After almost 58 years of marriage, Gigi has learned to tolerate my crude sense of humor.
And speaking of singing, my speech has deteriorated into slurring and stuttering, and my voice is down to almost a whisper. But for some reason, I’m able to sing sotto voce and enunciate when singing along with the digital devices in the US and in the Philippines, Alexa and Google.
So my eldest child, Ringo, bought a new sing-along system (“for papa,” he says, but it also gives him an opportunity to practice his pretty good singing voice, over drinks). Me? I can still give Belafonte…well…at any rate I don’t stutter and my singing voice is way louder than a whisper.
Surely Ringo is reason for thanksgiving. And so are our three other children – Christina, Jojo and Jinky – who are all equally caring, along with their life partners, Rosan, Jack, Anne and Kathy and our six grandchildren, Derick Vegas, Max, Sophia, Cerise and Lawson. And most of all, so is my wife.
How lucky can a man get? And why shouldn’t I be grateful?
I have often said that, as a dual citizen (of the USA and the Philippines) I am twice-blessed, but I also said I was twice-accursed for having the wrong presidents in both countries. Thankfully, we survived one and we will, doubtless, survive the other. Surely those are reasons for thanksgiving.

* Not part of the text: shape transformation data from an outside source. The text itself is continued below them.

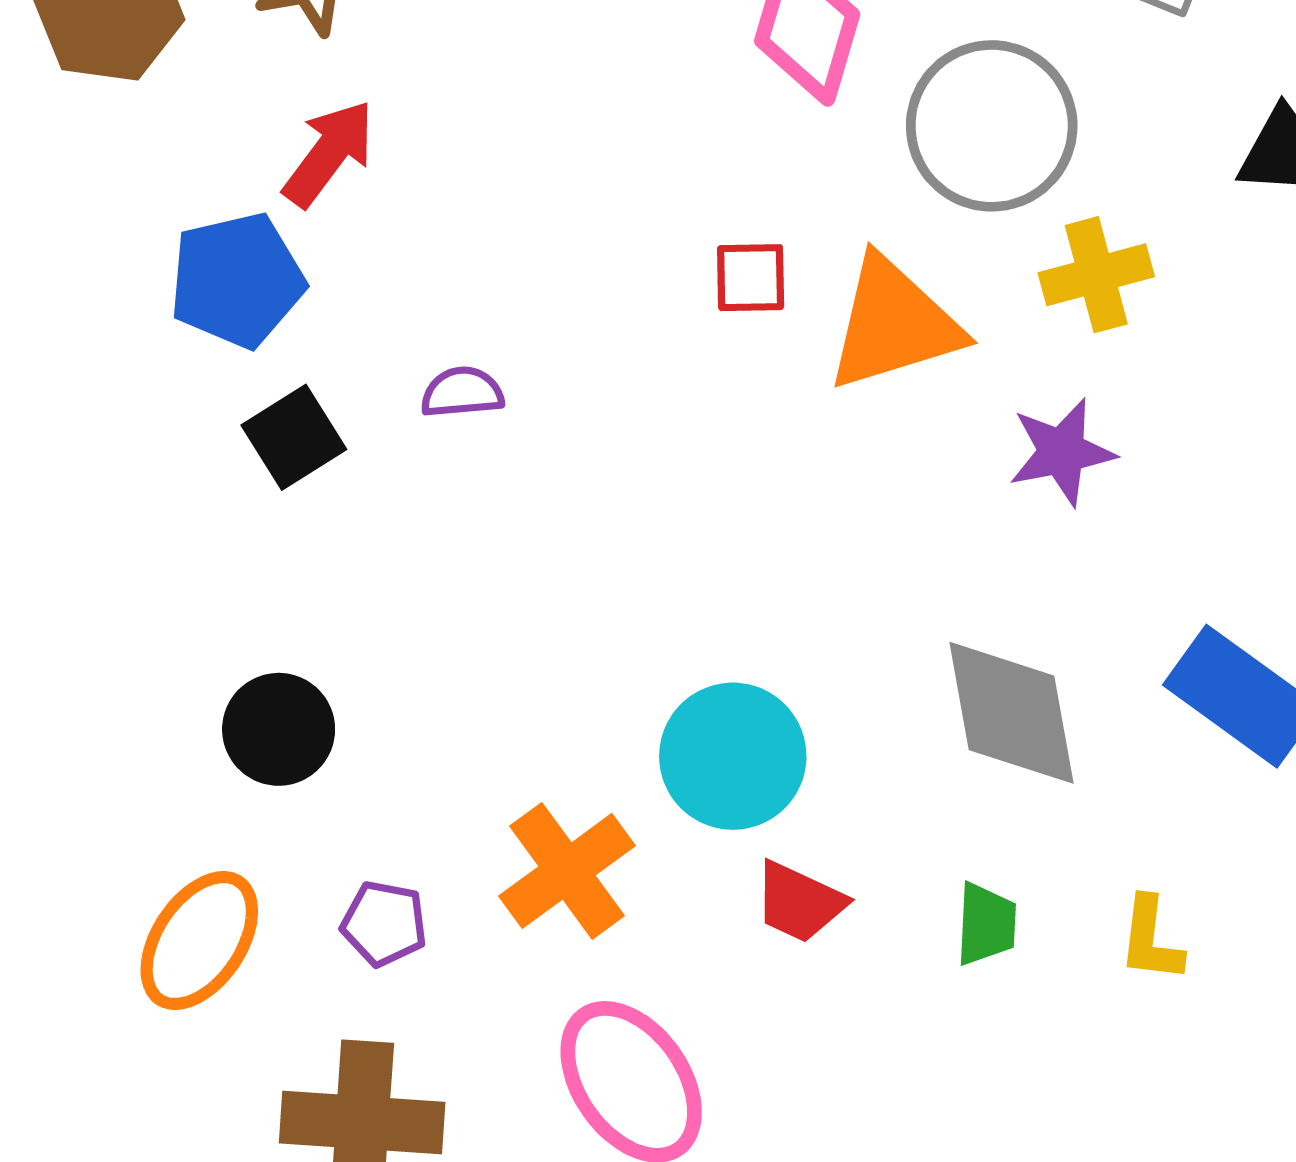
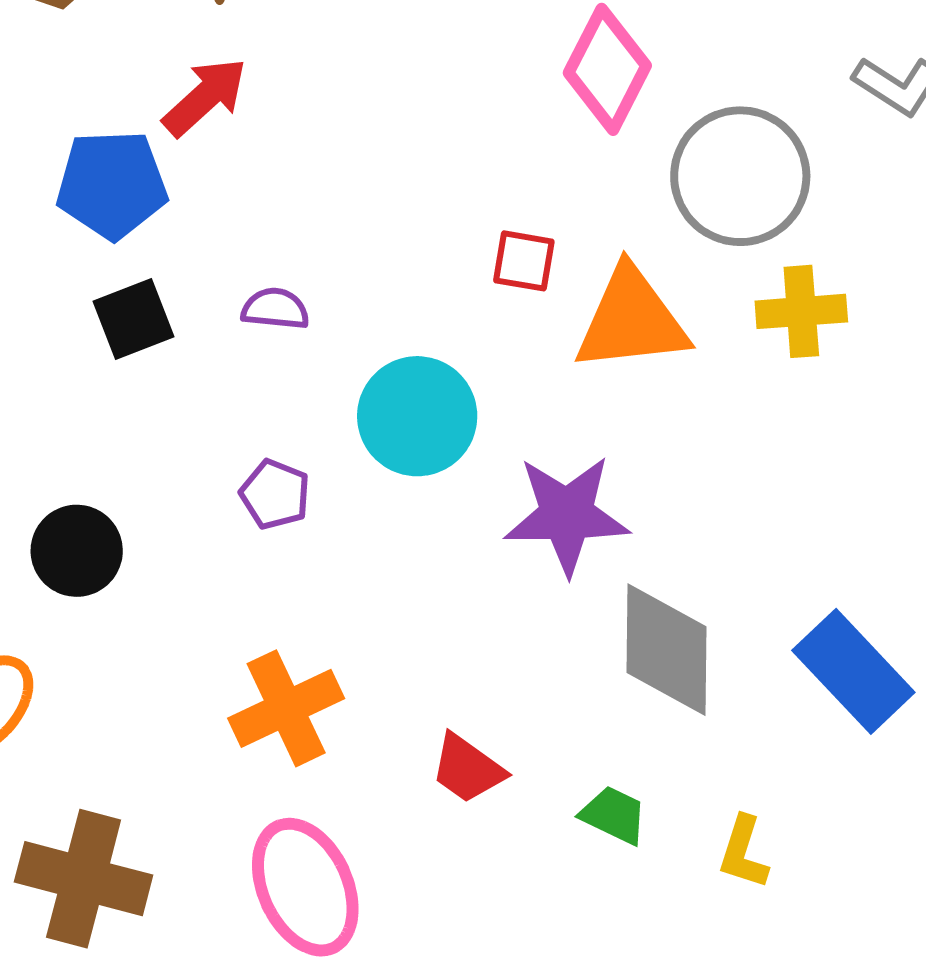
purple star: (1062, 452) -> (567, 515), moved, size x1.4
cyan circle: (733, 756) -> (417, 416), moved
purple pentagon: (384, 923) -> (275, 494), moved
green trapezoid: (986, 924) -> (614, 815), turned -78

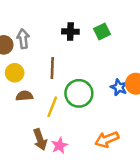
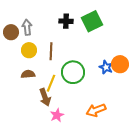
green square: (102, 32) -> (92, 21), size x1.5
yellow circle: (15, 73) -> (29, 50), moved
brown arrow: (40, 139) -> (45, 97), moved

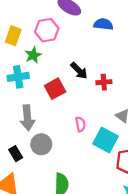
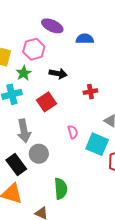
black arrow: (79, 71) -> (58, 74), moved, turned -30
black rectangle: (16, 154) -> (16, 165), size x1.5

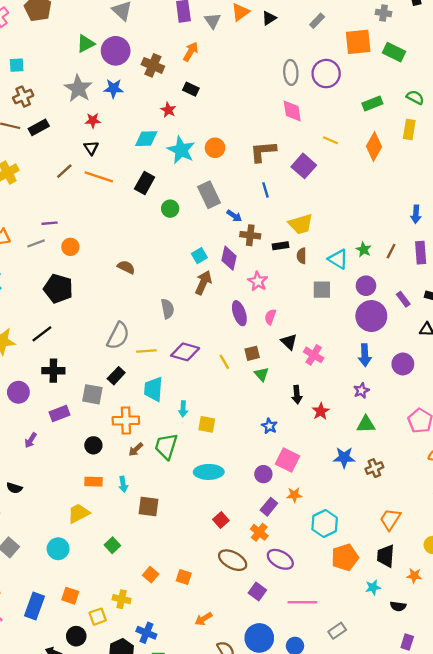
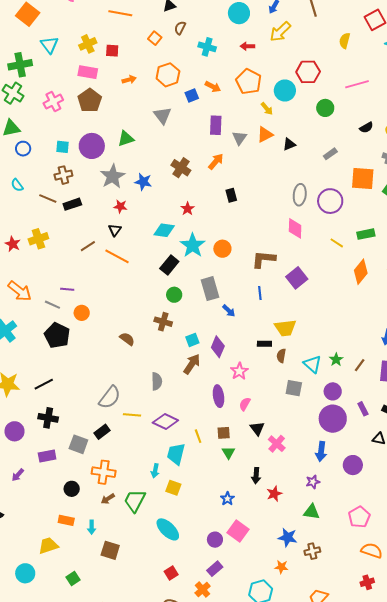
purple circle: (116, 51) -> (92, 146), moved
black rectangle: (191, 89) -> (231, 195), moved, turned 40
yellow line: (330, 140) -> (337, 243), moved
black rectangle: (145, 183) -> (169, 265), moved
brown cross: (250, 235) -> (163, 322), moved
gray line: (36, 243) -> (52, 305), turned 35
black pentagon: (58, 289) -> (57, 335), moved
cyan trapezoid: (153, 389) -> (176, 454), moved
cyan ellipse: (209, 472) -> (168, 529), turned 35
orange star: (294, 495) -> (281, 567), moved

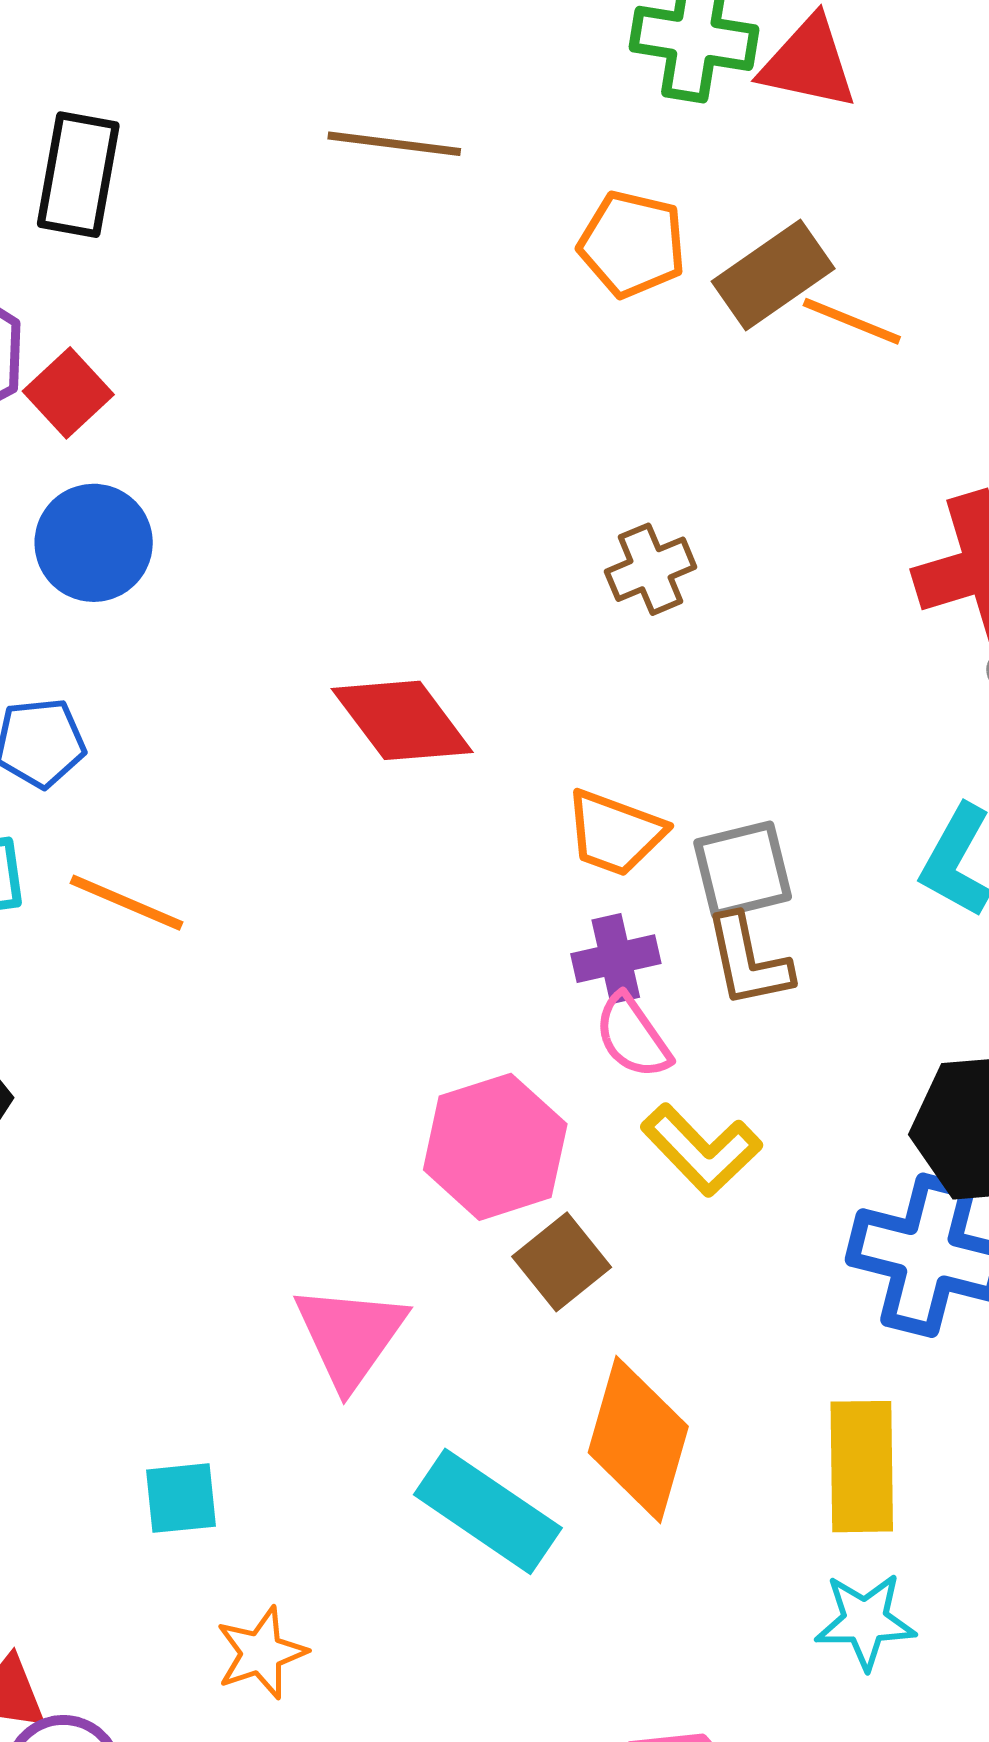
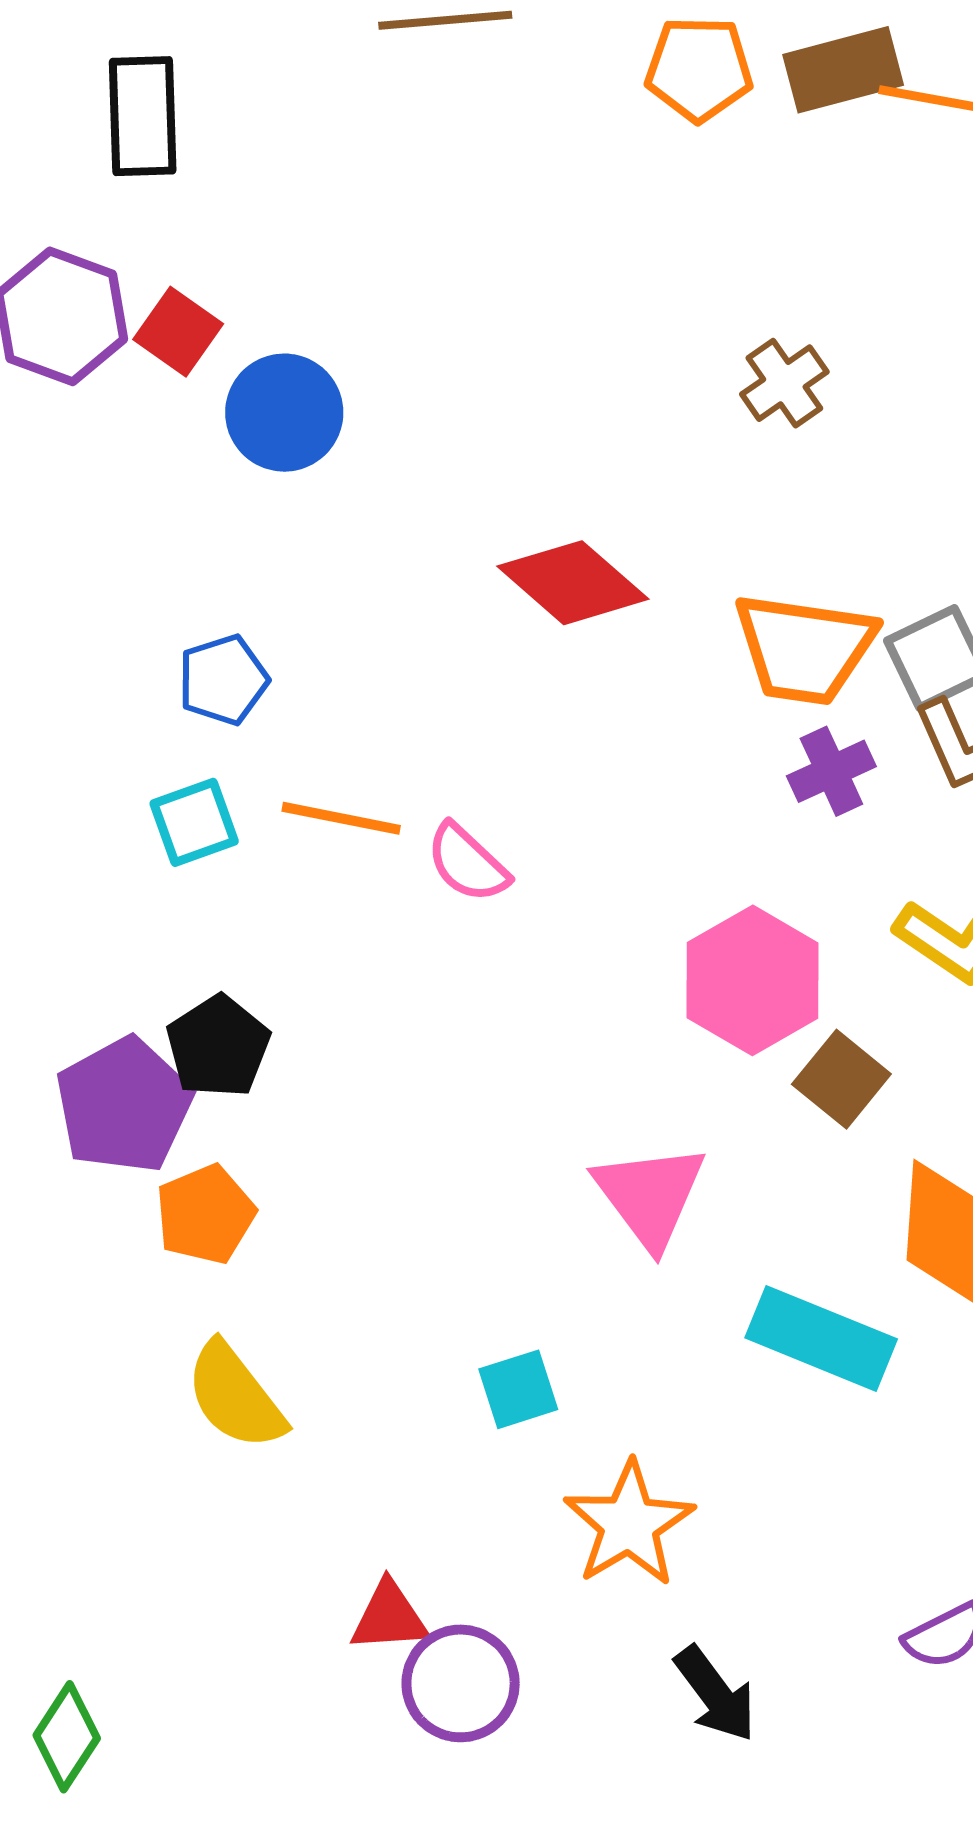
brown rectangle: (773, 275) -> (843, 70), turned 32
blue circle: (94, 543) -> (284, 413), moved
orange trapezoid: (615, 833) -> (804, 648), size x1.4
pink semicircle: (633, 1036) -> (467, 863), moved
orange star: (261, 1653) -> (629, 1524), size x1.4

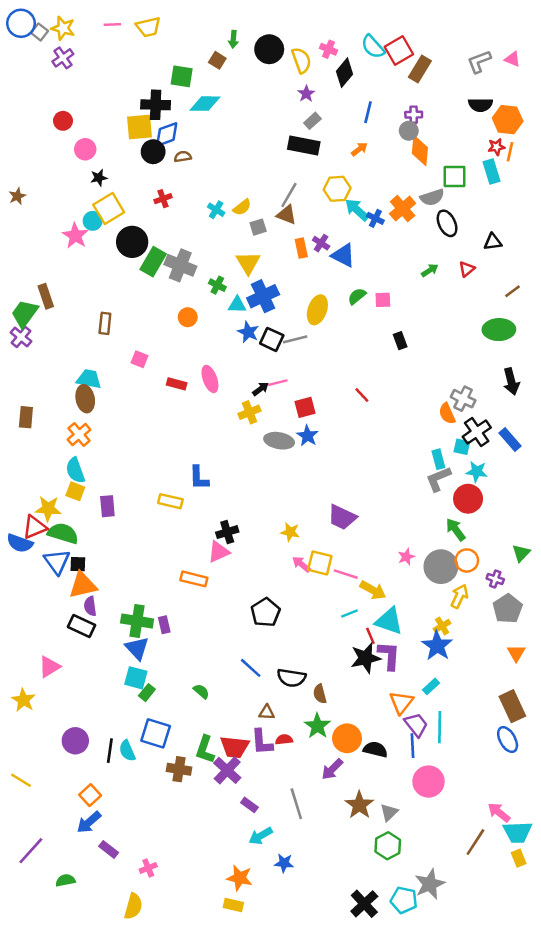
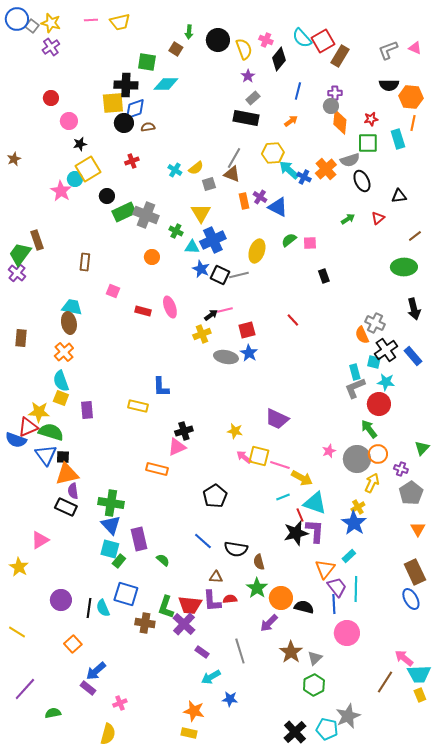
red star: (496, 147) -> (371, 119), moved
black circle: (132, 242) -> (107, 196), size x0.6
green rectangle: (153, 262) -> (124, 212), turned 35
purple rectangle: (164, 625) -> (139, 539), moved, size x1.6
blue arrow: (89, 822) -> (96, 671), moved

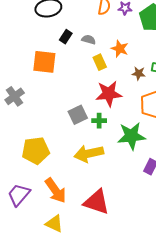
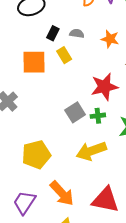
yellow rectangle: (100, 62) -> (64, 55), moved

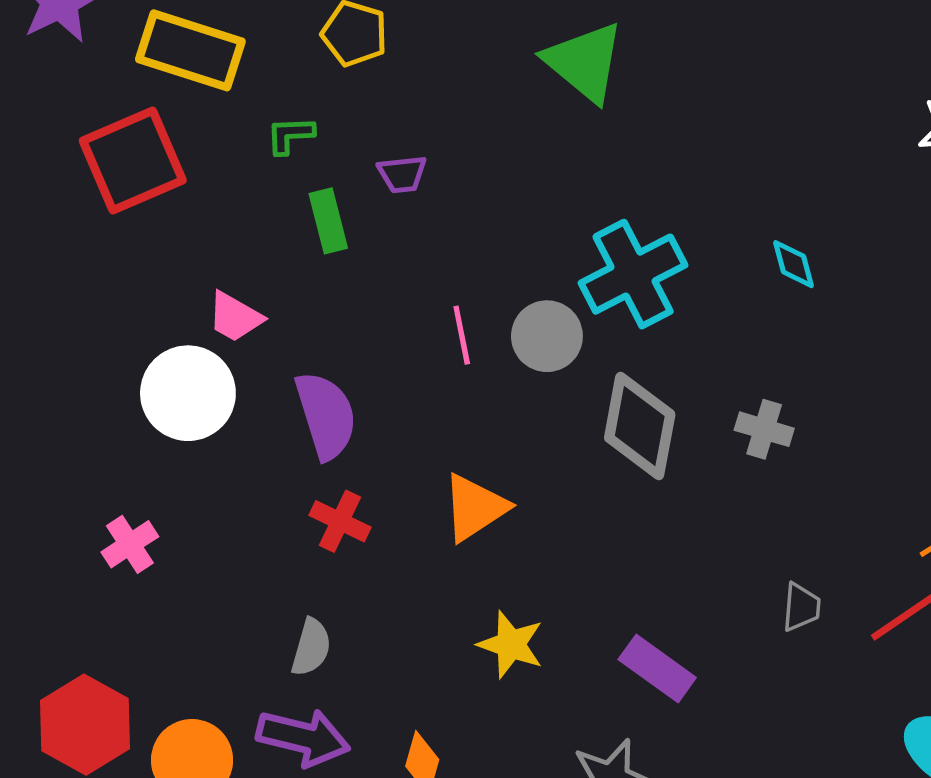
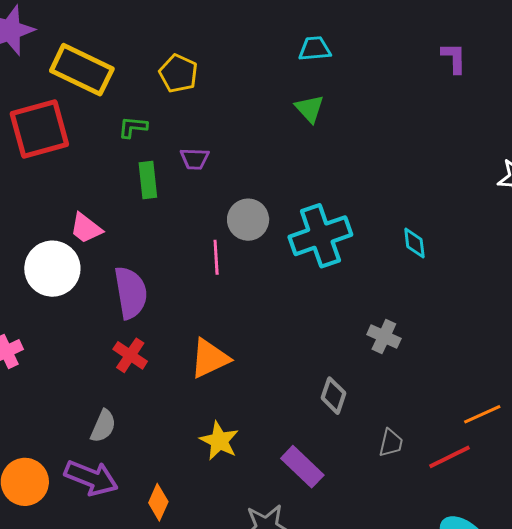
green triangle: (584, 62) -> (310, 109), size x0.6
gray circle: (547, 336) -> (248, 220), moved
gray diamond: (640, 426) -> (333, 396), moved, size x0.6

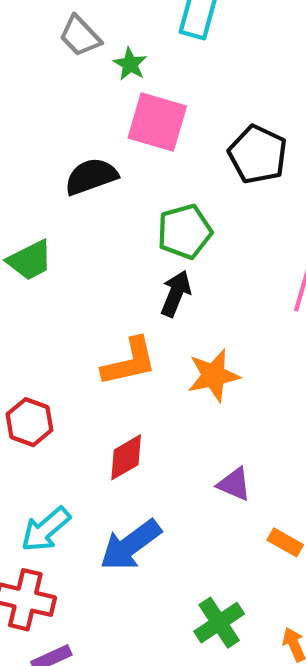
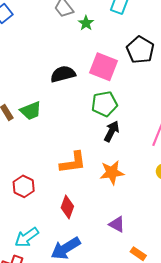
pink square: (157, 122) -> (103, 67), moved
black pentagon: (258, 154) -> (140, 50), moved
black arrow: (176, 294) -> (112, 131), moved
red diamond: (126, 457) -> (67, 207), turned -45

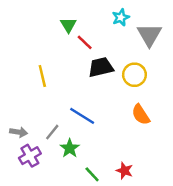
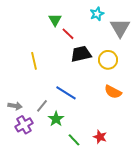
orange semicircle: (141, 115) -> (113, 92), turned -30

But didn’t I describe the 2022 presidential election as a likely SNAFU (Situation Normal, All Fucked-Up)? Yes, I did – but the Philippines has had similar elections in the past, yet our country has not become the land of the Taliban or the Khmer Rouge. God willing, it won’t happen next year. We Pinoys aren’t like them. That should be a reason for thanksgiving.
What other reasons do I have for giving thanks? Friends, of course! Many friends, most of them for over half a century.
And relatives. Sure, you don’t choose your relatives. But the Lord apparently hand-picked the good ones for me and my family. Nobody rich, some famous, but all good folks, especially the ones who can carry both a drink and a tune, those who can tell a good joke, and those who can laugh when the joke’s on them.
Admittedly, life has at times been like a roller coaster ride, with some wild tracks plunging down but often lurching upwards at the last moment.
Sometimes hitting bottom and crashing. Thank God my family and I have always managed to survive.
But when things go bad for a stretch and I begin to pity myself, I remind myself of a wise saying that I learned in Cursillo to give my morale a boost:
“I complained because I had no shoes – until I saw a man who had no feet!”